Aim of the task: Write out the opening lines of the data word for word, up to and including the line with "health that can", and leave every picture and every later line out.

Source material:
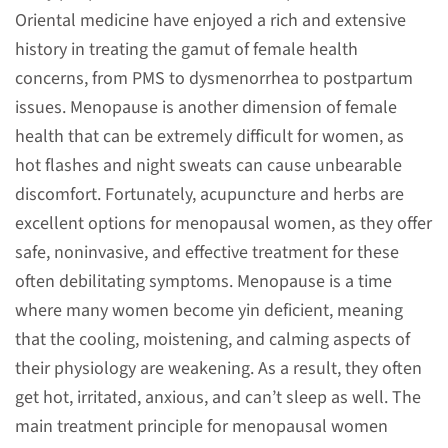
Oriental medicine have enjoyed a rich and extensive
history in treating the gamut of female health
concerns, from PMS to dysmenorrhea to postpartum
issues. Menopause is another dimension of female
health that can be extremely difficult for women, as
hot flashes and night sweats can cause unbearable
discomfort. Fortunately, acupuncture and herbs are
excellent options for menopausal women, as they offer
safe, noninvasive, and effective treatment for these
often debilitating symptoms. Menopause is a time
where many women become yin deficient, meaning
that the cooling, moistening, and calming aspects of
their physiology are weakening. As a result, they often
get hot, irritated, anxious, and can’t sleep as well. The
main treatment principle for menopausal women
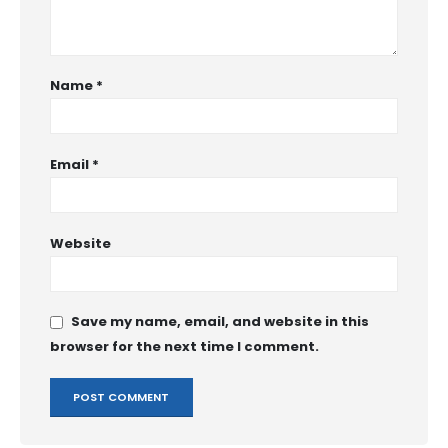
Name
*
Email
*
Website
Save my name, email, and website in this
browser for the next time I comment.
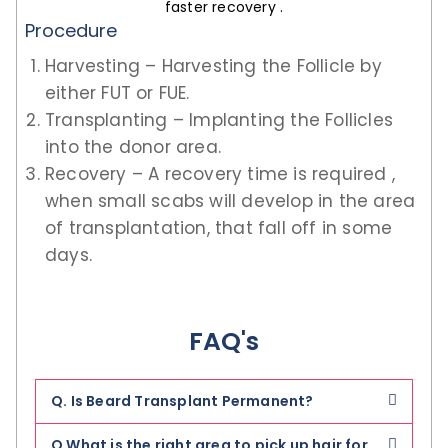
faster recovery .
Procedure
Harvesting – Harvesting the Follicle by
either FUT or FUE.
Transplanting – Implanting the Follicles
into the donor area.
Recovery – A recovery time is required ,
when small scabs will develop in the area
of transplantation, that fall off in some
days.
FAQ's
Q. Is Beard Transplant Permanent?
Q What is the right area to pick up hair for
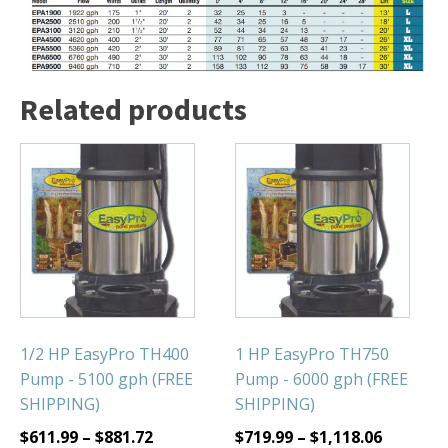
Related products
1/2 HP EasyPro TH400
1 HP EasyPro TH750
Pump - 5100 gph (FREE
Pump - 6000 gph (FREE
SHIPPING)
SHIPPING)
$
611.99
–
$
881.72
$
719.99
–
$
1,118.06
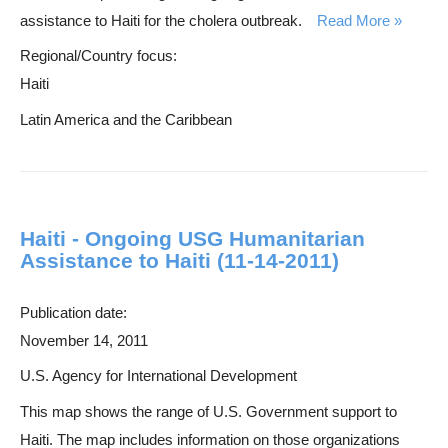
assistance to Haiti for the cholera outbreak.
Read More
Regional/Country focus:
Haiti
Latin America and the Caribbean
Haiti - Ongoing USG Humanitarian
Assistance to Haiti (11-14-2011)
Publication date:
November 14, 2011
U.S. Agency for International Development
This map shows the range of U.S. Government support to
Haiti. The map includes information on those organizations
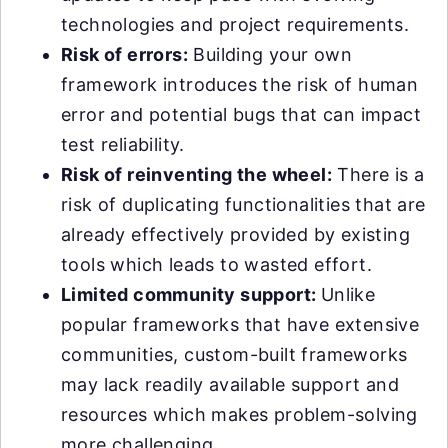
technologies and project requirements.
Risk of errors:
Building your own
framework introduces the risk of human
error and potential bugs that can impact
test reliability.
Risk of reinventing the wheel:
There is a
risk of duplicating functionalities that are
already effectively provided by existing
tools which leads to wasted effort.
Limited community support:
Unlike
popular frameworks that have extensive
communities, custom-built frameworks
may lack readily available support and
resources which makes problem-solving
more challenging.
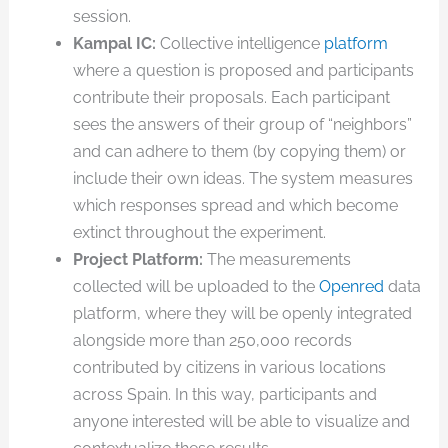
session.
Kampal IC:
Collective intelligence
platform
where a question is proposed and participants
contribute their proposals. Each participant
sees the answers of their group of “neighbors”
and can adhere to them (by copying them) or
include their own ideas. The system measures
which responses spread and which become
extinct throughout the experiment.
Project Platform:
The measurements
collected will be uploaded to the
Openred
data
platform, where they will be openly integrated
alongside more than 250,000 records
contributed by citizens in various locations
across Spain. In this way, participants and
anyone interested will be able to visualize and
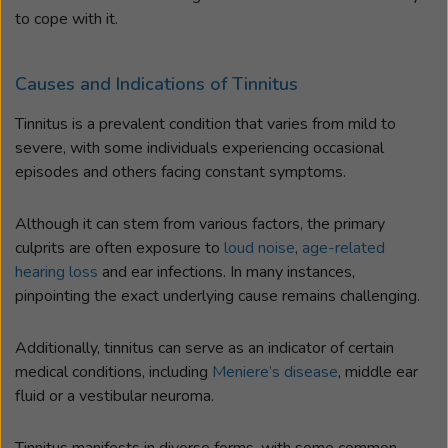
to cope with it.
Causes and Indications of Tinnitus
Tinnitus is a prevalent condition that varies from mild to
severe, with some individuals experiencing occasional
episodes and others facing constant symptoms.
Although it can stem from various factors, the primary
culprits are often exposure to
loud noise
,
age-related
hearing loss
and ear infections. In many instances,
pinpointing the exact underlying cause remains challenging.
Additionally, tinnitus can serve as an indicator of certain
medical conditions, including
Meniere’s disease
, middle ear
fluid or a vestibular neuroma.
Tinnitus manifests in diverse forms, with some common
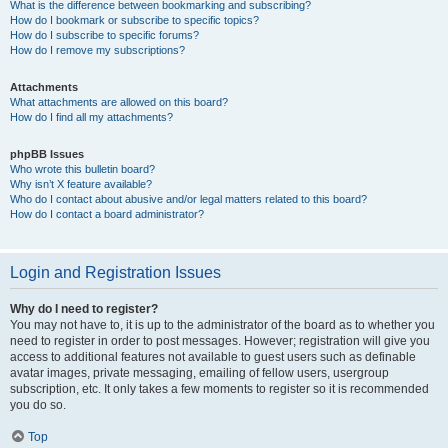
What is the difference between bookmarking and subscribing?
How do I bookmark or subscribe to specific topics?
How do I subscribe to specific forums?
How do I remove my subscriptions?
Attachments
What attachments are allowed on this board?
How do I find all my attachments?
phpBB Issues
Who wrote this bulletin board?
Why isn’t X feature available?
Who do I contact about abusive and/or legal matters related to this board?
How do I contact a board administrator?
Login and Registration Issues
Why do I need to register?
You may not have to, it is up to the administrator of the board as to whether you
need to register in order to post messages. However; registration will give you
access to additional features not available to guest users such as definable
avatar images, private messaging, emailing of fellow users, usergroup
subscription, etc. It only takes a few moments to register so it is recommended
you do so.
Top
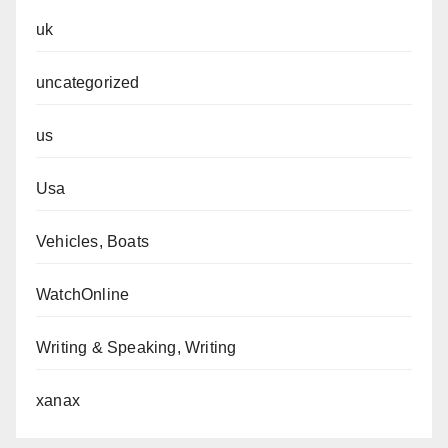
uk
uncategorized
us
Usa
Vehicles, Boats
WatchOnline
Writing & Speaking, Writing
xanax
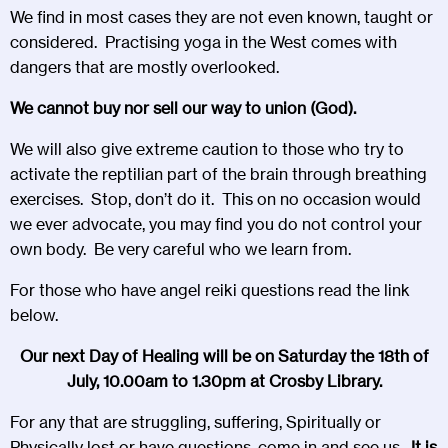
We find in most cases they are not even known, taught or
considered. Practising yoga in the West comes with
dangers that are mostly overlooked.
We cannot buy nor sell our way to union (God).
We will also give extreme caution to those who try to
activate the reptilian part of the brain through breathing
exercises. Stop, don’t do it. This on no occasion would
we ever advocate, you may find you do not control your
own body. Be very careful who we learn from.
For those who have angel reiki questions read the link
below.
Our next Day of Healing will be on Saturday the 18th of
July, 10.00am to 1.30pm at Crosby Library.
For any that are struggling, suffering, Spiritually or
Physically lost or have questions, come in and see us.
It is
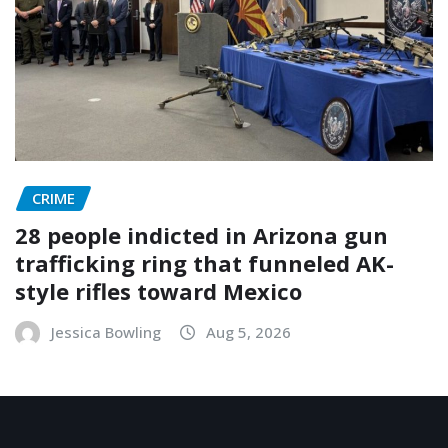
CRIME
28 people indicted in Arizona gun
trafficking ring that funneled AK-
style rifles toward Mexico
Jessica Bowling
Aug 5, 2026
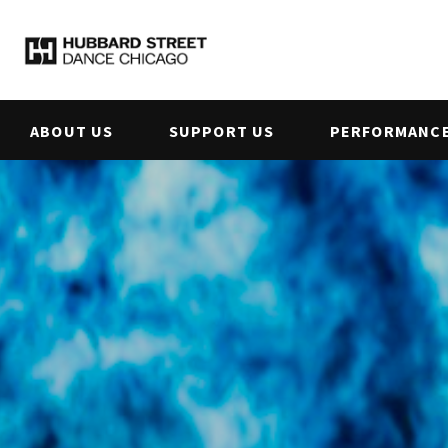
ABOUT US
SUPPORT US
PERFORMANCE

Completed exercise:
Oriental medicine have enjoyed a rich and extensive
history in treating the gamut of female health
concerns, from PMS to dysmenorrhea to postpartum
issues. Menopause is another dimension of female
health that can be extremely difficult for women, as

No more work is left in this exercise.